Hill and Hollow farm is tucked in the wooded hills of south central Kentucky, surrounded in fact by trees on three sides with a view to the north. The farms fields are low in the landscape, shaped and bounded by the flat rock creek and its branches. Cedar trees have replaced many acres of what was originally cleared and planted by the pioneers who built the barn and outbuildings that we now use. The farm was long since abandoned by farmers and successive owners were interested logging, woodworking and hunting, leaving the fields we inherited simply overgrown, rather than ravaged by constant crops of tobacco and the accompanying application of chemicals.
We are now in our eighth year of working these fields and beginning to catch on to the rhythms of the climate and landscape. Being in a hollow we get less sun than the ridges and so it takes forever to ripen a tomato here, but we often have lettuce in august. As much as we miss the sun in winter, it is a relief when the ridge blocks the burning rays of summer in the late afternoon, allowing us several shaded work hours before dark. Our fields are human scaled with rows of two hundred feet or less, making all tasks able to be preformed effectively by hand. This is dictated mostly by the shapes that water has carved our farm into, and partly by our strategy of not over-capitalizing. Happily for us, after 4 years of working exclusively by hand we bought a tractor in 2002 when it became financially realistic. Now, the sheer backbreaking level of work has been removed and the farm is maintained simply by consistent hard work. Work done by hand is our primary interest, and is most enjoyable, because anyone can participate.
We employ methods of intensive gardening, interplanting, mulching, drip tape irrigation, and terrace gardens along side traditional row run crops to produce an array of vegetables may through October. Things are laid out with beauty in mind, with lots flowers and various ornamental and grain crops being trailed as new farm products.

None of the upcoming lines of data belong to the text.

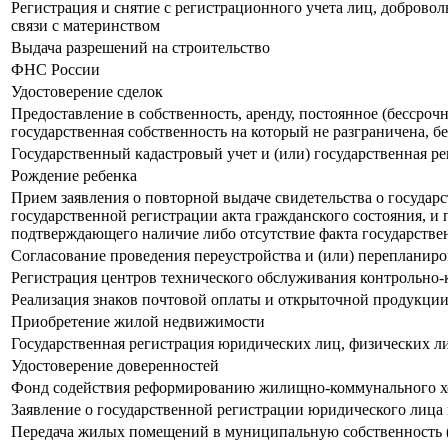
Регистрация и снятие с регистрационного учета лиц, доброво
связи с материнством
Выдача разрешений на строительство
ФНС России
Удостоверение сделок
Предоставление в собственность, аренду, постоянное (бессроч
государственная собственность на который не разграничена, б
Государственный кадастровый учет и (или) государственная р
Рождение ребенка
Прием заявления о повторной выдаче свидетельства о государ
государственной регистрации акта гражданского состояния, и 
подтверждающего наличие либо отсутствие факта государстве
Согласование проведения переустройства и (или) перепланир
Регистрация центров технического обслуживания контрольно-
Реализация знаков почтовой оплаты и открыточной продукции
Приобретение жилой недвижимости
Государственная регистрация юридических лиц, физических л
Удостоверение доверенностей
Фонд содействия реформированию жилищно-коммунального хо
Заявление о государственной регистрации юридического лица 
Передача жилых помещений в муниципальную собственность 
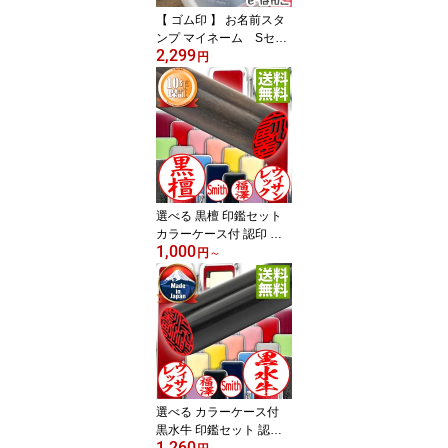
【 ゴム印 】 お名前スタ
ンプ マイネーム Sセッ
2,299
ト スターターセット ク
円
ラスハンコ 【店頭受取対
応商品】【YOUNG zon
e】【HLS_DU】 令和
選べる 黒檀 印鑑セット
カラーケース付 認印 銀
1,000
行印 実印 外国人 10.5m
円
～
m〜15mm はんこ 実印
個人印鑑 男女兼用 メー
ル便 送料無料 【店頭受
取対応商品】【HLS_D
U】 日本土産 日本みやげ
みやげ 土産 外国人名OK
選べる カラーケース付
黒水牛 印鑑セット 認印
1,260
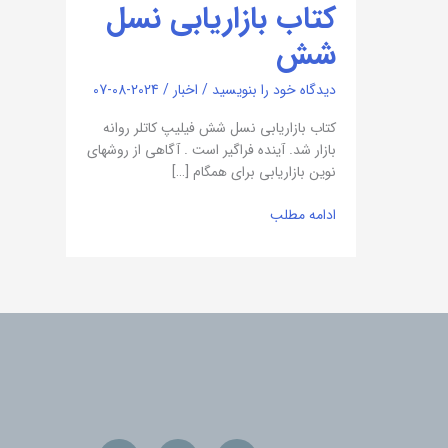
کتاب بازاریابی نسل
شش
دیدگاه‌ خود را بنویسید
/
اخبار
/
2024-08-07
کتاب بازاریابی نسل شش فیلیپ کاتلر روانه
بازار شد. آینده فراگیر است . آگاهی از روشهای
نوین بازاریابی برای همگام […]
ادامه مطلب
Linkedin-
Instagram
Telegram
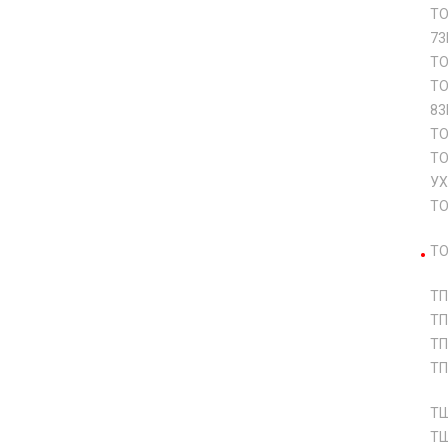
ТО
73
ТО
ТО
83
ТО
ТО
УХ
ТО
ТО
ТП
ТП
ТП
ТП
ТШ
ТШ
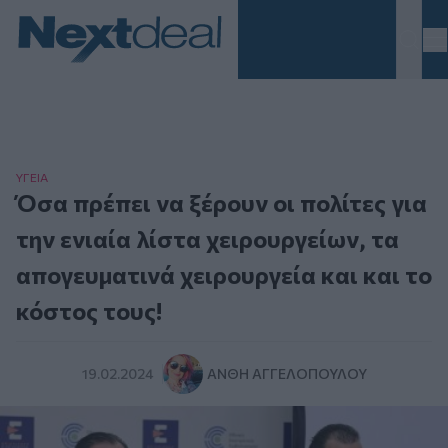
Homepage
ΥΓΕΙΑ
Όσα πρέπει να ξέρουν οι πολίτες για
την ενιαία λίστα χειρουργείων, τα
απογευματινά χειρουργεία και και το
κόστος τους!
19.02.2024
ΑΝΘΉ ΑΓΓΕΛΟΠΟΎΛΟΥ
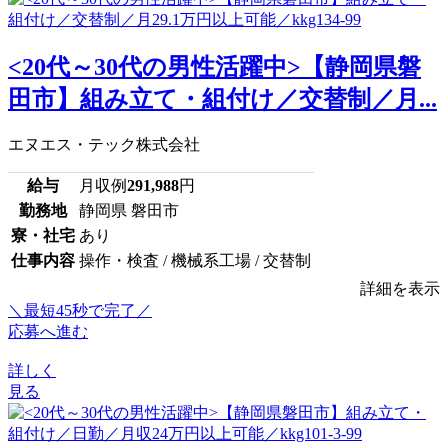
<20代～30代の男性活躍中>【静岡県磐
田市】組み立て・組付け／交替制／月...
エヌエス・テック株式会社
給与
月収例
291,988
円
勤務地
静岡県 磐田市
寮・社宅
あり
仕事内容
操作・検査 / 機械系工場 / 交替制
詳細を表示
＼最短45秒で完了／
応募へ進む
詳しく
見る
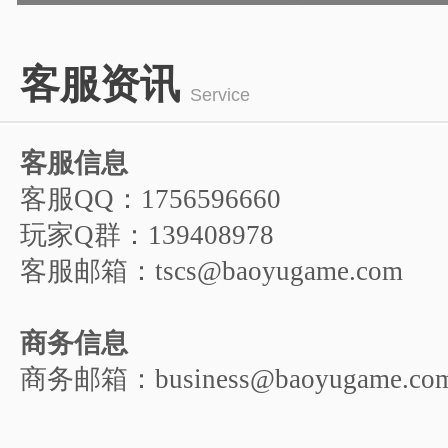
1
2
3
4
5
客服资讯
6
Service
客服信息
客服QQ：1756596660
玩家Q群：139408978
客服邮箱：tscs@baoyugame.com
商务信息
商务邮箱：business@baoyugame.co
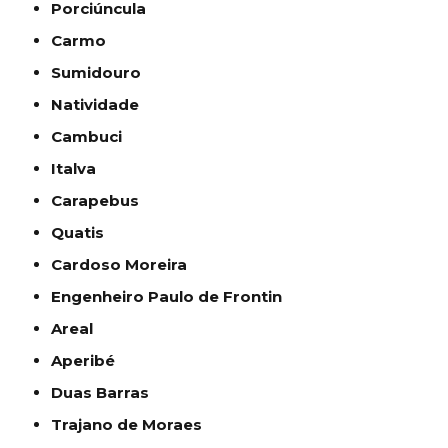
Porciúncula
Carmo
Sumidouro
Natividade
Cambuci
Italva
Carapebus
Quatis
Cardoso Moreira
Engenheiro Paulo de Frontin
Areal
Aperibé
Duas Barras
Trajano de Moraes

Hill and Hollow has grown now to include the 2 adjacent homesteads to the west all surrounding the Flat Rock Creek. The total acreage has grown to nearly 150, including 120 acres of woodland and 30 open acres of long since neglected pasture land. Since expanding in 2004, we have slowly introduced more livestock to help fertilize and managed the grass land. Currently, a flock of Jacob’s sheep, heritage breed turkeys, a Jersey milk cow and her calf and a variety of chickens in chicken tractors roam and peck and spread fertility on our farm.